Borrell fait le bilan de sa visite à Moscou et la Russie est "surprise"
Le haut représentant de l'UE pour les affaires étrangères, Josep Borrell, a exprimé dimanche sa profonde inquiétude face au refus des autorités russes d'engager un dialogue "plus constructif" avec l'Union européenne.
"Les autorités russes n'ont pas voulu saisir l'occasion d'avoir un dialogue plus constructif avec l'UE. C'est regrettable et nous devrons en tirer les conclusions (...) Il appartiendra aux États membres de décider des prochaines étapes, et oui, celles-ci pourraient inclure des sanctions", a-t-il déclaré dans un message posté sur son compte Twitter à son retour d'un voyage à Moscou la semaine dernière. Pour la première fois, Borrell a ouvert la porte à l'activation de la règle européenne récemment approuvée qui permet d'imposer des sanctions pour les violations des droits de l'homme, à l'instar de la loi américaine Magnitisky. Si des sanctions devaient être imposées, la décision devrait être prise à l'unanimité sur proposition des États membres.
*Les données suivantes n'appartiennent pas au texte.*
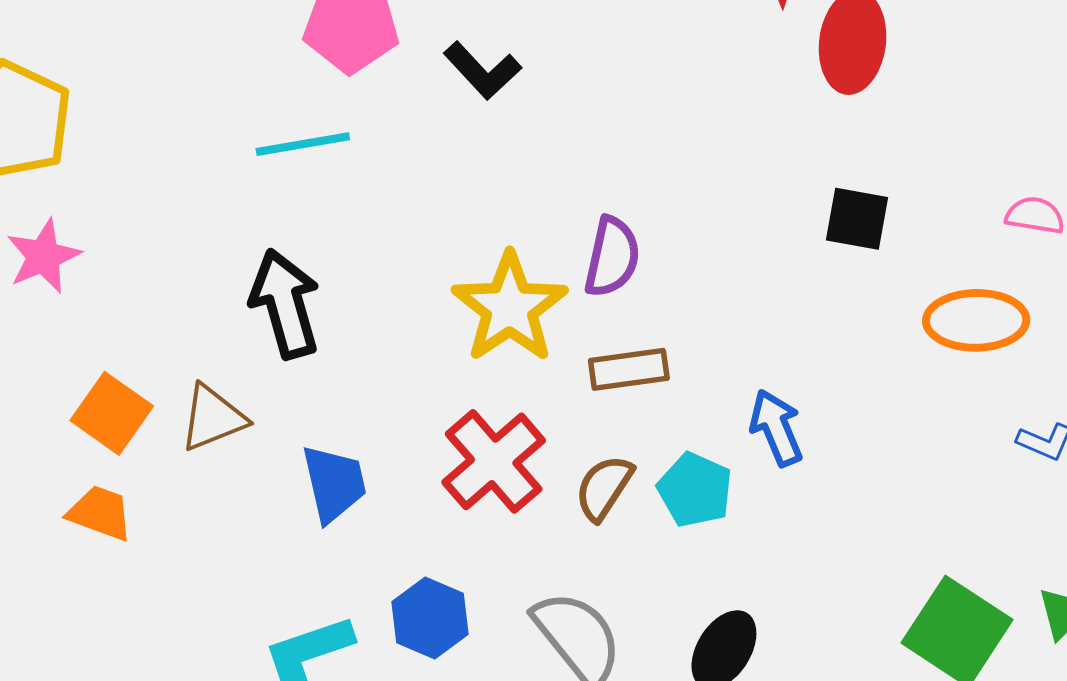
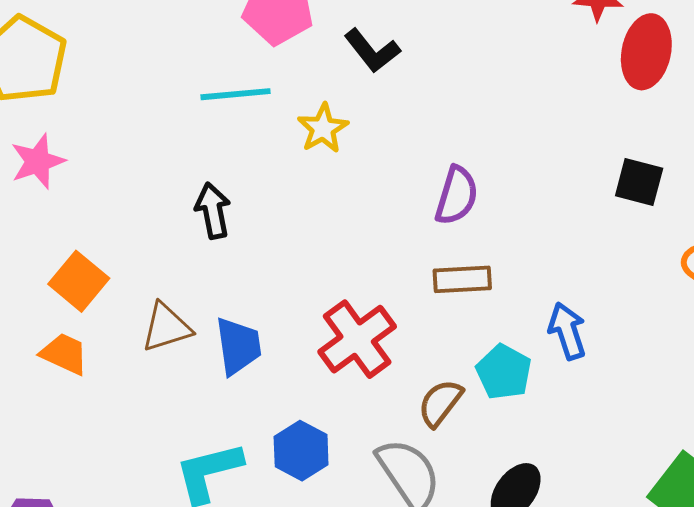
black arrow: (285, 304) -> (213, 211), size x0.7
yellow star: (510, 308) -> (323, 128), moved, size x0.6
brown triangle: (213, 418) -> (166, 327), moved
brown semicircle: (604, 488) -> (440, 403), moved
La Russie a été "surprise" par le bilan du haut représentant de sa rencontre avec le chef de la diplomatie russe, Sergueï Lavrov, car il estime qu'il diffère de celui qu'il a fait à Moscou vendredi dernier.
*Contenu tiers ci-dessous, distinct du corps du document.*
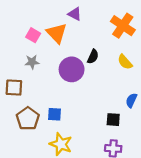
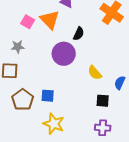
black semicircle: (93, 57) -> (79, 34), moved
gray star: (32, 62) -> (18, 47), moved
yellow semicircle: (125, 62) -> (95, 73), moved

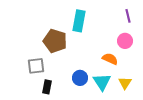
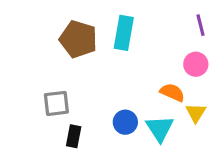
brown pentagon: (55, 41) -> (78, 39), moved
yellow triangle: (125, 83) -> (196, 113), moved

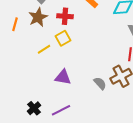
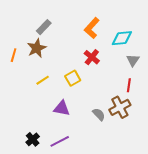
red cross: (65, 16) -> (92, 57), moved, turned 35
yellow square: (63, 38) -> (73, 78), moved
"C'est avec surprise que nous avons pris connaissance de l'évaluation faite par M. Borrell des résultats de la visite, qui diffèrent fortement de ses déclarations lors de la conférence de presse à Moscou", a déclaré aujourd'hui le ministère des affaires étrangères à l'agence de presse officielle russe TASS.
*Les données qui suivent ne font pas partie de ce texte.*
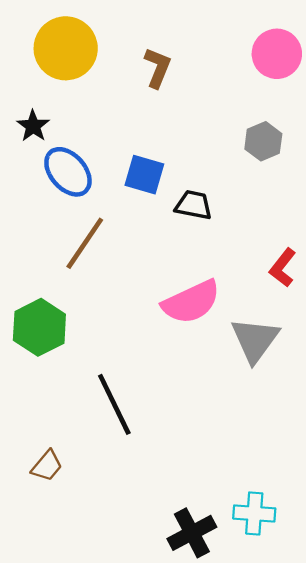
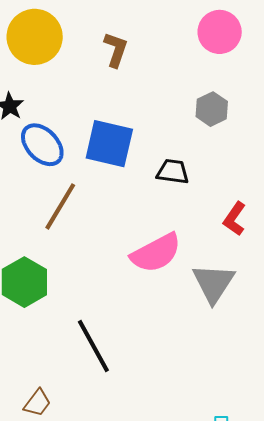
blue square: (144, 175) -> (109, 144), size x1.4
black trapezoid: (194, 205) -> (173, 172), moved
Les dirigeants européens se réuniront le 22 février pour tirer les conclusions de la mission effectuée par M. Borrell et décider des mesures à prendre face au rejet par le Kremlin des demandes de libération du chef de l'opposition Alexey Navalny et à l'expulsion de trois diplomates européens lors de la rencontre entre M. Borrell et le ministre russe des affaires étrangères Sergueï Lavrov.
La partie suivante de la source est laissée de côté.